La France a réaffirmé, en 2011, une position abolitionniste du système prostitueur. Il existe cependant plusieurs législations dans le monde.

Lucas GomezLa position prohibitionniste, la plus répandue, interdit le proxénétisme et fait de la personne prostituée une délinquante. Proxénètes et personnes prostituées sont donc traquées par les autorités et stigmatisées de la même manière, et refusent de déconstruire les raisons structurelles qui rendent les femmes victimes de cette violence.

La position réglementariste, en vigueur aux Pays-­‐Bas ou en Allemagne, prétend légaliser la prostitution et en fait un métier comme un autre. Ainsi, nous pouvons voir proposés, dans certains lieux, des menus avec “Un repas, une chambre, une prostituée”, ces dernières devenant des objets de consommation assumés comme tels.

La position abolitionniste, ou néo-­abolitionniste menée en Islande, en Norvège ou en Suède, considère que la prostitution n’est pas compatible avec la dignité humaine, combat le proxénétisme, pénalise les clients en interdisant l’achat de tout acte sexuel, mais ne se retourne jamais contre les personnes prostituées. Au contraire, elle met en place un accompagnement destiné à les sortir du réseau proxénète.

 

La prostitution est un bastion puissant de la domination masculine, car toutes les dominations y sont concentrées :

La domination économique avec la marchandisation du corps des femmes qu’on incite à avoir des relations sexuelles non désirées compensées par l’argent. Or comme (selon l’ONU) 99% des richesses mondiales appartiennent à des hommes, le rapport de force est vite vu.

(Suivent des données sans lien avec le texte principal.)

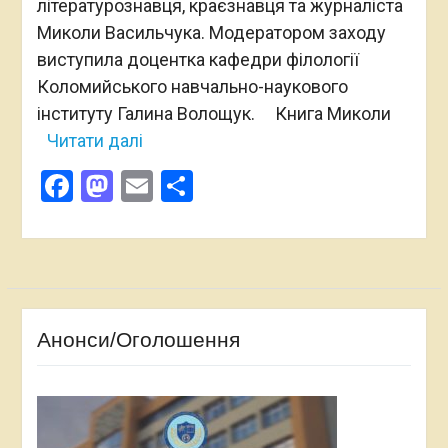
літературознавця, краєзнавця та журналіста
Миколи Васильчука. Модератором заходу
виступила доцентка кафедри філології
Коломийського навчально-наукового
інституту Галина Волощук. Книга Миколи
Читати далі
Facebook
Mastodon
Email
Поділитися
Анонси/Оголошення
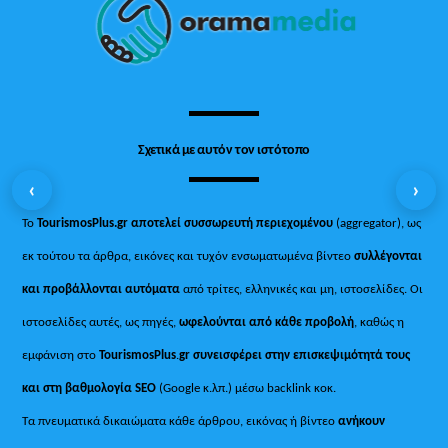
Top
Σχετικά με αυτόν τον ιστότοπο
‹
›
Το
TourismosPlus.gr
αποτελεί συσσωρευτή περιεχομένου
(aggregator), ως
εκ τούτου τα άρθρα, εικόνες και τυχόν ενσωματωμένα βίντεο
συλλέγονται
και προβάλλονται αυτόματα
από τρίτες, ελληνικές και μη, ιστοσελίδες. Οι
ιστοσελίδες αυτές, ως πηγές,
ωφελούνται από κάθε προβολή
, καθώς η
εμφάνιση στο
TourismosPlus
.
gr συνεισφέρει στην επισκεψιμότητά τους
και στη βαθμολογία SEO
(Google κ.λπ.) μέσω backlink κοκ.
Τα πνευματικά δικαιώματα κάθε άρθρου, εικόνας ή βίντεο
ανήκουν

La domination sociale qui pousse les femmes précaires à avoir recours à la prostitution, celle-­‐ci connaissant un regain en temps de crise. A savoir que 80% des travailleurs pauvres en France sont des femmes.

L’essentialisme qui présente les hommes comme des consommateurs de corps de femmes au vu de leur sexualité irrépressible, tandis que les femmes, sans doute en vertu du Care qui leur serait si naturel, devraient combler ce besoin en mettant leurs corps à leur disposition, de façon consentie ou via un marché.

L’âge moyen d’entrée dans la prostitution est de 14 ans. C’est-­‐à-­‐dire que des femmes y entrent plus âgée… ou plus jeunes !

zéromacho

Campagne de Zéromacho

Les efFRONTé-e-s considèrent qu’on ne peut pas accéder aux corps des femmes par la voix marchande.

Nous sommes pour une société où le désir est réciproque et où le plaisir est partagé ! L’Etat doit mettre en œuvre des politiques publiques et sociales ambitieuses pour combattre le proxénétisme, mener des campagnes de sensibilisation, accompagner les personnes prostituées et instaurer, via l’éducation nationale, une réelle éducation sexuelle dès le plus jeune âge.